Introduction: Guessing with Confidence!
Hi everyone! Ever wondered about the average height of all Form 6 students in Hong Kong, or the average amount of time people spend on Instagram each day? It's impossible to ask every single person, right? That would take forever!
So, what do we do? We take a sample (a smaller group) and calculate its average. This is called a point estimate. But here's the catch: our sample's average is probably not exactly the same as the true average of the whole population. It's just a single, best guess.
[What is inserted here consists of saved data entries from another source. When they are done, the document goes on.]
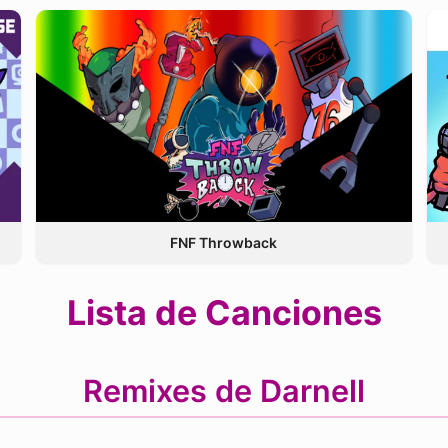
FNF Throwback
Lista de Canciones
Remixes de Darnell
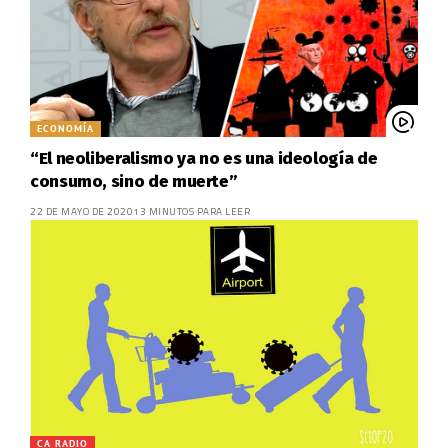
ECONOMÍA
“El neoliberalismo ya no es una ideología de
consumo, sino de muerte”
22 DE MAYO DE 2020
13 MINUTOS PARA LEER
CA RADIO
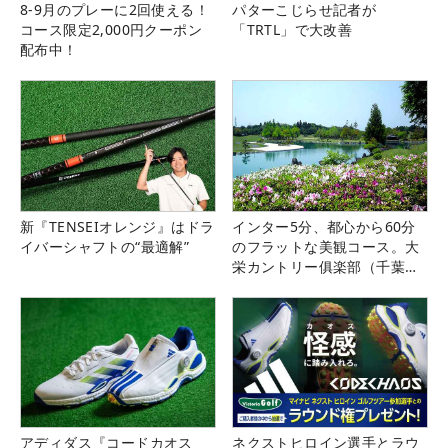
8-9月のプレーに2回使える！
パターこじらせ記者が
コース限定2,000円クーポン
「TRTL」で大改善
配布中！
新『TENSEIオレンジ』はドラ
インター5分、都心から60分
イバーシャフトの“最適解”
のフラットな美観コース。大
栄カントリー俱楽部（千葉
県）
アディダス『コードカオス
ネクストヒロイン選手とラウ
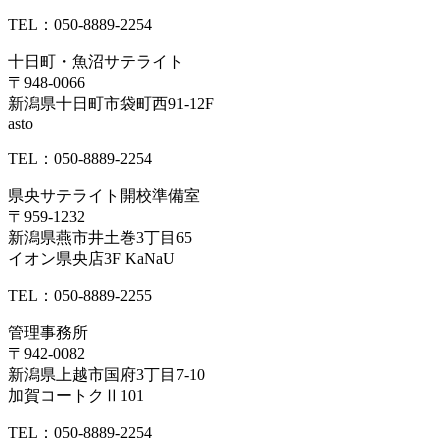
TEL：050-8889-2254
十日町・魚沼サテライト
〒948-0066
新潟県十日町市袋町西91-12F
asto
TEL：050-8889-2254
県央サテライト開校準備室
〒959-1232
新潟県燕市井土巻3丁目65
イオン県央店3F KaNaU
TEL：050-8889-2255
管理事務所
〒942-0082
新潟県上越市国府3丁目7-10
加賀コートクⅡ101
TEL：050-8889-2254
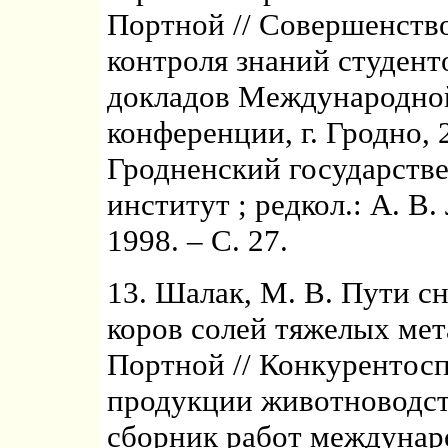
Портной // Совершенств
контроля знаний студент
докладов Международно
конференции, г. Гродно, 2
Гродненский государств
институт ; редкол.: А. В.
1998. – С. 27.
13. Шалак, М. В. Пути с
коров солей тяжелых мета
Портной // Конкурентос
продукции животноводств
сборник работ междунар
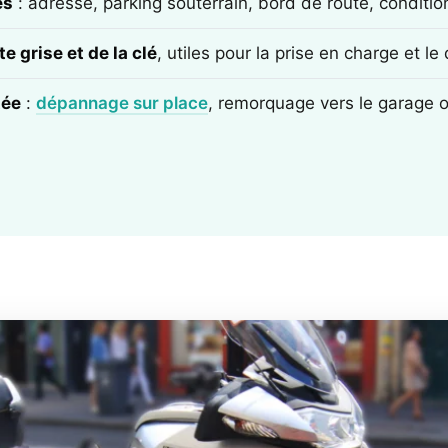
ès
: adresse, parking souterrain, bord de route, conditi
e grise et de la clé
, utiles pour la prise en charge et l
tée
:
dépannage sur place
, remorquage vers le garage 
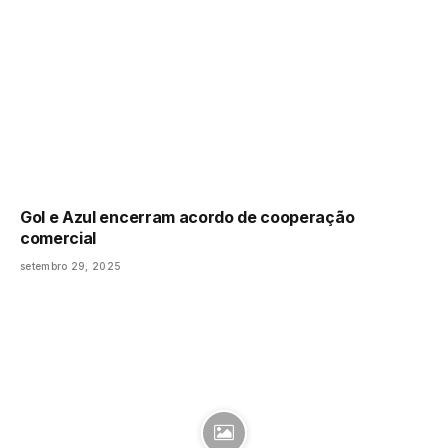
Gol e Azul encerram acordo de cooperação
comercial
setembro 29, 2025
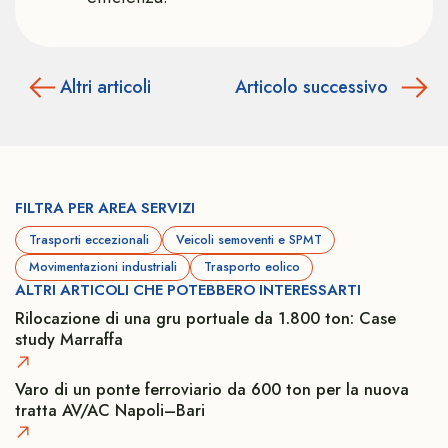
Altri articoli
Articolo successivo
FILTRA PER AREA SERVIZI
Trasporti eccezionali
Veicoli semoventi e SPMT
Movimentazioni industriali
Trasporto eolico
ALTRI ARTICOLI CHE POTEBBERO INTERESSARTI
Rilocazione di una gru portuale da 1.800 ton: Case
study Marraffa
Varo di un ponte ferroviario da 600 ton per la nuova
tratta AV/AC Napoli–Bari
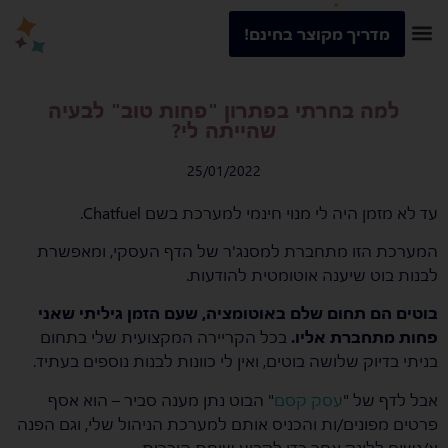
מדריך מקוצר בחינם!
למה בחרתי בפתרון "פחות טוב" לבעיה
שהייתה לי?
25/01/2022
עד לא מזמן היה לי מנוי חינמי למערכת בשם Chatfuel.
המערכת הזו מתחברת למסנג'ר של הדף העסקי, ומאפשרת
לבנות בוט שיענה אוטומטית להודעות.
בוטים הם תחום שלם באוטומציה, שעם הזמן גיליתי שאני
פחות מתחברת אליו.
בכל הקריירה המקצועית שלי בתחום
בניתי בדיוק שלושה בוטים, ואין לי כוונות לבנות נוספים בעתיד.
אבל לדף של "
עסק קסם
" הבוט נתן מענה סביר – הוא אסף
פרטים מפונים/ות והכניס אותם למערכת הניהול שלי, וגם הפנה
א/נשים ללינק אחר כדי לקבוע שיחת היכרות.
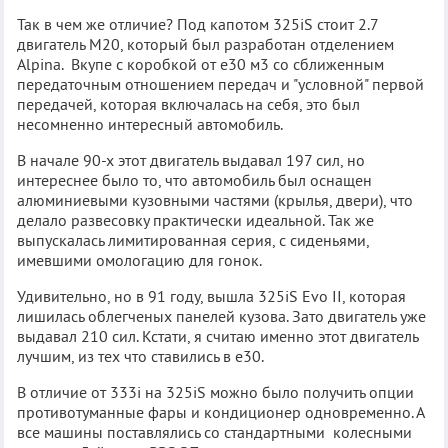
Так в чем же отличие? Под капотом 325iS стоит 2.7
двигатель М20, который был разработан отделением
Alpina. Вкупе с коробкой от е30 м3 со сближенным
передаточным отношением передач и "условной" первой
передачей, которая включалась на себя, это был
несомненно интересный автомобиль.
В начале 90-х этот двигатель выдавал 197 сил, но
интереснее было то, что автомобиль был оснащен
алюминиевыми кузовными частями (крылья, двери), что
делало развесовку практически идеальной. Так же
выпускалась лимитированная серия, с сиденьями,
имевшими омологацию для гонок.
Удивительно, но в 91 году, вышла 325iS Evo II, которая
лишилась облегченых панелей кузова. Зато двигатель уже
выдавал 210 сил. Кстати, я считаю именно этот двигатель
лучшим, из тех что ставились в е30.
В отличие от 333i на 325iS можно было получить опции
противотуманные фары и кондиционер одновременно. А
все машины поставлялись со стандартными колесными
This is where Confidence Intervals come to the rescue! Instead of giving just one number, we create a range of values and say, "We are pretty confident the true average is somewhere in this range." It's like switching from trying to hit a tiny target with one dart to throwing a hoop over it. Much better, right?
In this chapter, you will learn:
- The difference between a point estimate and an interval estimate.
- What a "confidence level" really means (it's not what you might think!).
- How to calculate a confidence interval for the population mean (μ) in two different situations.
Don't worry if this seems tricky at first. We'll break it down step-by-step with simple examples. Let's get started!
Section 1: The Building Blocks - Parameters vs. Statistics
Quick Recap: Population vs. Sample
Before we build our intervals, let's remember these crucial terms. Think of making a large pot of soup...
- Population: This is the entire group you are interested in.
Example: All the soup in the pot.
We use Greek letters for population values, called parameters:- $$ \mu $$ (mu) = population mean
- $$ \sigma $$ (sigma) = population standard deviation
- Sample: This is a small part of the population that you actually collect data from.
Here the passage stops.